As the son returns to his father Luke says, “But while he was still a long way off, his father saw him and was filled with compassion for him. he RAN to his son, threw his arms around him and kissed him.” God’s grace is always the opposite of how I imagine it playing out in my mind.

When I think I’ll be rejected, God wants to restore me. When I think God will be disappointed, He wants to delight in me. When I think God will be angry, he wants to amaze me with his affections. When I see retaliation, God sees someone who needs to be rescued, regenerated and reconciled to Him.

When I think God will be angry, he wants to amaze me with his affections. Click To Tweet

I love the verse says while he was still A LONG WAY OFF. This one sentence makes me cry. While I still felt miles away from my mighty and marvelous creator He RAN to me. I was finally taking steps back to His arms. I was returning to Him. I changed my direction. I came to my senses, repented and returned to my rightful place with God. When the son finally gets to his father he confesses, repents and says he is unworthy to be called his son and desperately just wants to at least be like one of his hired men. Even that was far better than living with pigs.

What happens next? The father doesn’t yell, condemn or laugh. The father clothes him in three things – the best robe, a ring for his finger and sandals for his feet. He gives him gifts instead of guilt. They bring the fattened calf, have a feast and celebrate that his once dead son has come alive again. He throws a party instead of throwing him away. He was lost and now is found. He not only accepts his son back into his family, but restores his dignity and redeems his past.

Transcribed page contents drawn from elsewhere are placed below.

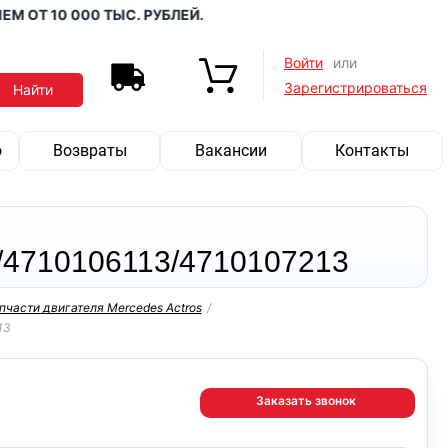
 10 000 ТЫС. РУБЛЕЙ.
Войти
или
Зарегистрироваться
о
Возвраты
Вакансии
Контакты
/4710106113/4710107213
пчасти двигателя Mercedes Actros
/
13
Заказать звонок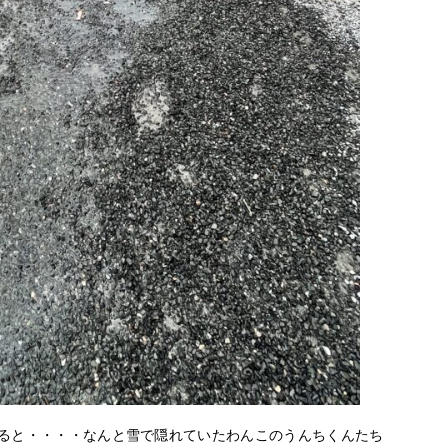
ると・・・・なんと雪で隠れていたわんこのうんちくんたち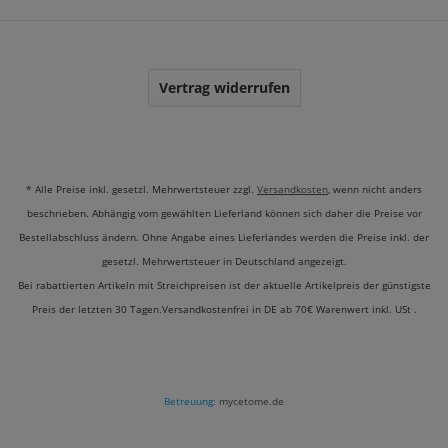
Vertrag widerrufen
* Alle Preise inkl. gesetzl. Mehrwertsteuer zzgl.
Versandkosten
, wenn nicht anders
beschrieben. Abhängig vom gewählten Lieferland können sich daher die Preise vor
Bestellabschluss ändern. Ohne Angabe eines Lieferlandes werden die Preise inkl. der
gesetzl. Mehrwertsteuer in Deutschland angezeigt.
Bei rabattierten Artikeln mit Streichpreisen ist der aktuelle Artikelpreis der günstigste
Preis der letzten 30 Tagen.Versandkostenfrei in DE ab 70€ Warenwert inkl. USt .
Betreuung:
mycetome.de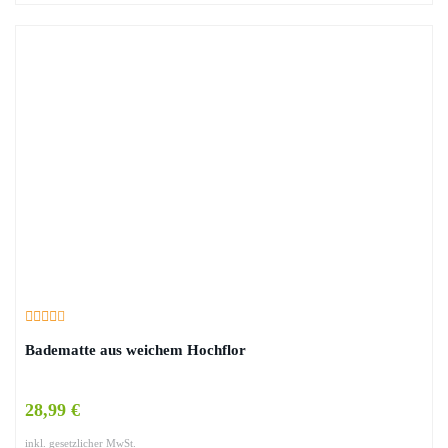
Badematte aus weichem Hochflor
28,99 €
inkl. gesetzlicher MwSt.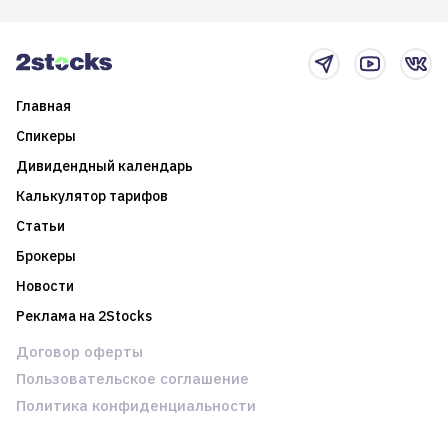
2025-й
торговые стратегии на
новостном потоке
Главная
Спикеры
Дивидендный календарь
Калькулятор тарифов
Статьи
Брокеры
Новости
Реклама на 2Stocks
Договор оферты
Пользовательское соглашение
Политика конфиденциальности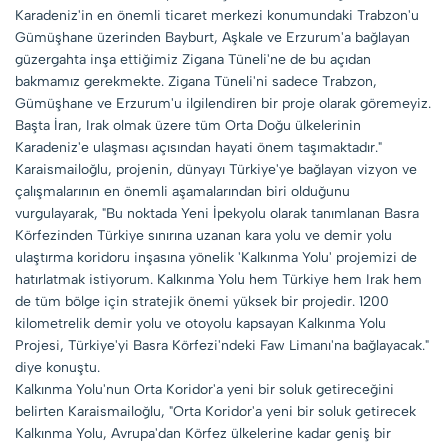
Karadeniz'in en önemli ticaret merkezi konumundaki Trabzon'u
Gümüşhane üzerinden Bayburt, Aşkale ve Erzurum'a bağlayan
güzergahta inşa ettiğimiz Zigana Tüneli'ne de bu açıdan
bakmamız gerekmekte. Zigana Tüneli'ni sadece Trabzon,
Gümüşhane ve Erzurum'u ilgilendiren bir proje olarak göremeyiz.
Başta İran, Irak olmak üzere tüm Orta Doğu ülkelerinin
Karadeniz'e ulaşması açısından hayati önem taşımaktadır."
Karaismailoğlu, projenin, dünyayı Türkiye'ye bağlayan vizyon ve
çalışmalarının en önemli aşamalarından biri olduğunu
vurgulayarak, "Bu noktada Yeni İpekyolu olarak tanımlanan Basra
Körfezinden Türkiye sınırına uzanan kara yolu ve demir yolu
ulaştırma koridoru inşasına yönelik 'Kalkınma Yolu' projemizi de
hatırlatmak istiyorum. Kalkınma Yolu hem Türkiye hem Irak hem
de tüm bölge için stratejik önemi yüksek bir projedir. 1200
kilometrelik demir yolu ve otoyolu kapsayan Kalkınma Yolu
Projesi, Türkiye'yi Basra Körfezi'ndeki Faw Limanı'na bağlayacak."
diye konuştu.
Kalkınma Yolu'nun Orta Koridor'a yeni bir soluk getireceğini
belirten Karaismailoğlu, "Orta Koridor'a yeni bir soluk getirecek
Kalkınma Yolu, Avrupa'dan Körfez ülkelerine kadar geniş bir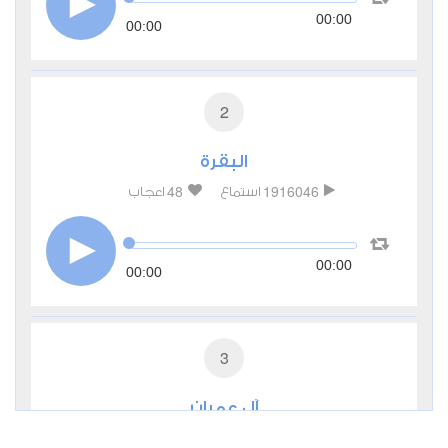
00:00
00:00
2
البقرة
48
1916046
استماع
اعجاب
00:00
00:00
3
آل عمران
18
413083
استماع
اعجاب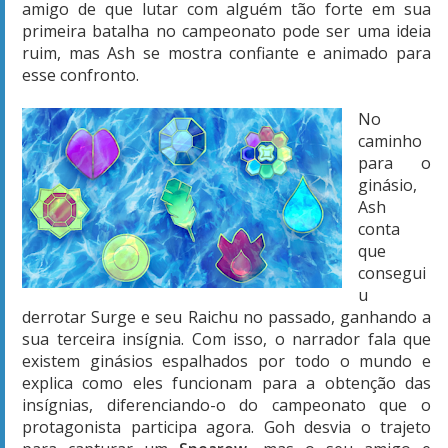
amigo de que lutar com alguém tão forte em sua
primeira batalha no campeonato pode ser uma ideia
ruim, mas Ash se mostra confiante e animado para
esse confronto.
No
caminho
para o
ginásio,
Ash
conta
que
consegui
u
derrotar Surge e seu Raichu no passado, ganhando a
sua terceira insígnia. Com isso, o narrador fala que
existem ginásios espalhados por todo o mundo e
explica como eles funcionam para a obtenção das
insígnias, diferenciando-o do campeonato que o
protagonista participa agora. Goh desvia o trajeto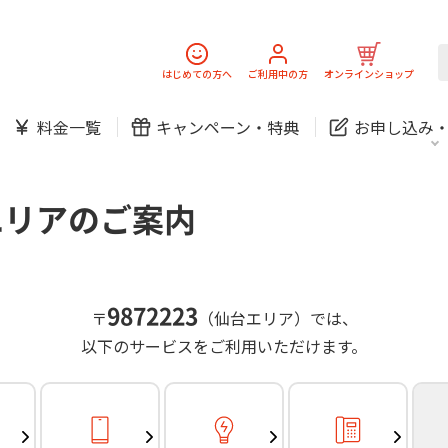
スマホ
でんき
固定電話
J:
中期経営計画
ニュースリリース
会社案
スマホ
でんき
はじめての方へ
ご利用中の方
オンラインショップ
防犯カメラ
新規ご加入の方
ご利用中の方
料金一覧
キャンペーン・
特典
お申し込み
お問い合わせ
各種お手続き
防犯カメラ
オンライン診療
各種お手続き
おうちサポート
パーソナルID
料金
J:COMブックス
無料・特別料金の物件も！
エリアのご案内
訪問・窓口
契約
対応エリア・物件をご案内
加入特典
スマホ
でんき
固定電話
J:
中期経営計画
ニュースリリース
会社案
スマホ
でんき
9872223
〒
（仙台エリア）では、
防犯カメラ
以下のサービスをご利用いただけます。
新規ご加入の方
ご利用中の方
お問い合わせ
各種お手続き
防犯カメラ
オンライン診療
各種お手続き
おうちサポート
パーソナルID
料金
J:COMブックス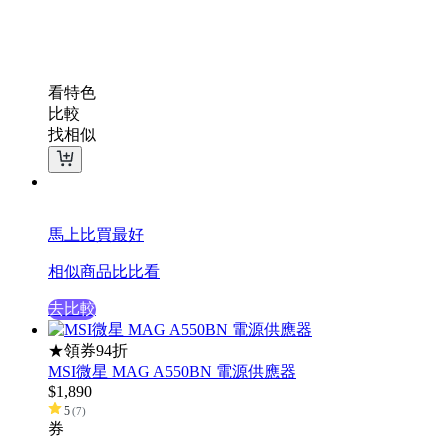
看特色
比較
找相似
馬上比買最好
相似商品比比看
去比較
★領券94折
MSI微星 MAG A550BN 電源供應器
$
1,890
5
(
7
)
券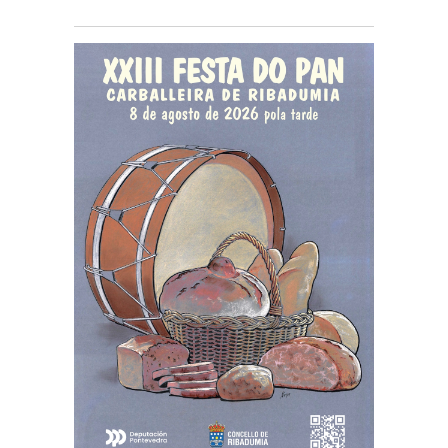
gratuítas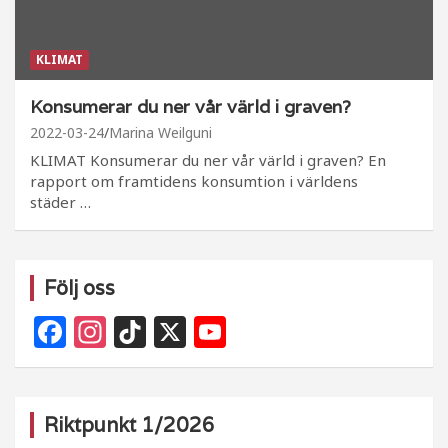
KLIMAT
Konsumerar du ner vår värld i graven?
2022-03-24
Marina Weilguni
KLIMAT Konsumerar du ner vår värld i graven? En
rapport om framtidens konsumtion i världens
städer …
Följ oss
F
In
Ti
X
Y
a
st
k
o
c
a
T
u
e
g
o
T
Riktpunkt 1/2026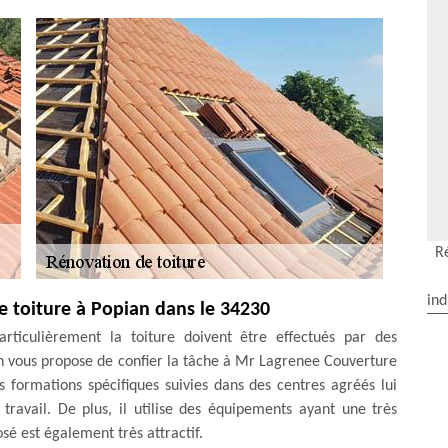
R
ind
de toiture à Popian dans le 34230
rticulièrement la toiture doivent être effectués par des
 on vous propose de confier la tâche à Mr Lagrenee Couverture
s formations spécifiques suivies dans des centres agréés lui
travail. De plus, il utilise des équipements ayant une très
sé est également très attractif.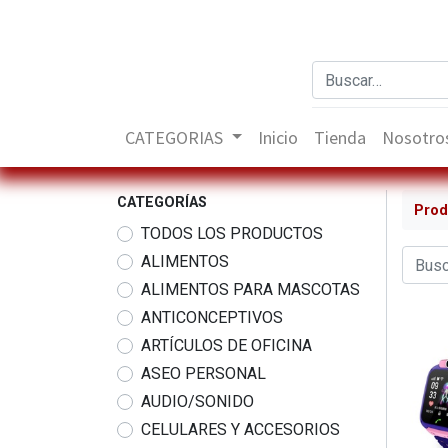
CATEGORIAS
Inicio
Tienda
Nosotro
CATEGORÍAS
Prod
TODOS LOS PRODUCTOS
ALIMENTOS
ALIMENTOS PARA MASCOTAS
ANTICONCEPTIVOS
ARTÍCULOS DE OFICINA
ASEO PERSONAL
AUDIO/SONIDO
CELULARES Y ACCESORIOS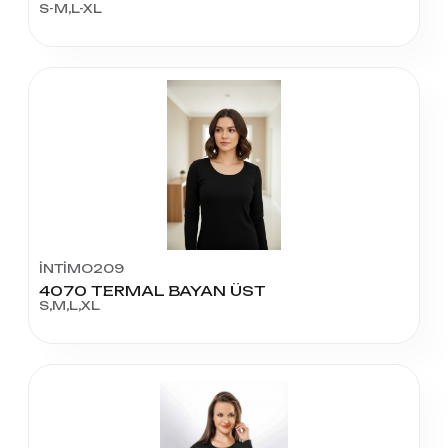
S-M,L-XL
İNTİMO209
4070 TERMAL BAYAN ÜST
S,M,L,XL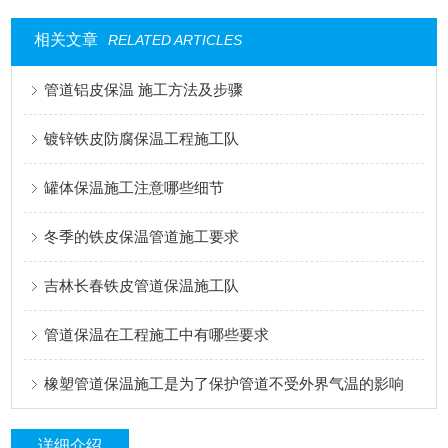
相关文章
RELATED ARTICLES
管道铝皮保温 施工方法及步骤
镀锌铁皮防腐保温工程施工队
罐体保温施工注意哪些细节
冬季的铁皮保温管道施工要求
吉林长春铁皮管道保温施工队
管道保温在工程施工中有哪些要求
橡塑管道保温施工是为了保护管道不受外界气温的影响
详细介绍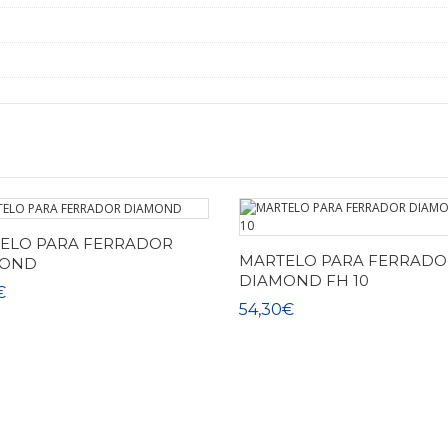
ELO PARA FERRADOR
MARTELO PARA FERRADO
MOND
DIAMOND FH 10
€
54,30€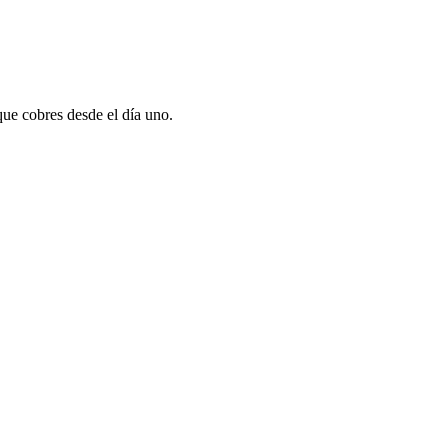
que cobres desde el día uno.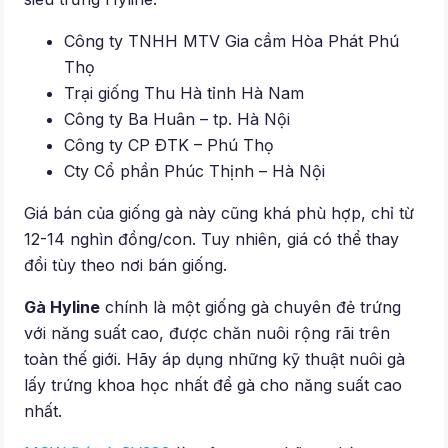
Công ty TNHH MTV Gia cầm Hòa Phát Phú
Thọ
Trại giống Thu Hà tỉnh Hà Nam
Công ty Ba Huân – tp. Hà Nội
Công ty CP ÐTK – Phú Thọ
Cty Cổ phần Phúc Thịnh – Hà Nội
Giá bán của giống gà này cũng khá phù hợp, chỉ từ
12-14 nghìn đồng/con. Tuy nhiên, giá có thể thay
đổi tùy theo nơi bán giống.
Gà Hyline
chính là một giống gà chuyên đẻ trứng
với năng suất cao, được chăn nuôi rộng rãi trên
toàn thế giới. Hãy áp dụng những kỹ thuật nuôi gà
lấy trứng khoa học nhất để gà cho năng suất cao
nhất.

I can’t imagine how the father felt every day waiting for his son to return. Maybe he heard other people coming down the road and rushed to the window hoping it was his son? Maybe every time someone knocked on his door he expectantly opened it hoping it was finally his lost son returning? Maybe when he was around other people he continued to hope for a glimpse of his son in the crowd? I imagine that’s how it feels for our father in heaven. He is all-knowing, but He is hoping and waiting for his lost children to return to him. I wonder if he wept as I wandered? I wonder if he was filled with sorrow as I squandered?

But the moment He saw my heart on the horizon what He hoped for was finally coming home.

I don’t know where you are today. Maybe you think everything I just shared is stupid. Maybe you just realized that you feel lifeless and want to be made alive in Christ. You crave that restoration. If your thought is, “There’s gotta be more to life!” I can assure you there is, because that was my exact thought when I hit the bottom of my poisonous pit.  God always has his grace goggles on. He will welcome you back with open arms, lavish you in his perfect love and make you new. My prayer is that I put away any goggles that are preventing me from seeing others as Christ sees them. My prayer is that I exchange my anger goggles, unforgiving goggles, pride goggles, people-pleasing goggles for the goggles of God’s grace.  My prayer is that instead of getting lost in the ways of the world, I will get lost in God’s word where I am truly found and where I find freedom.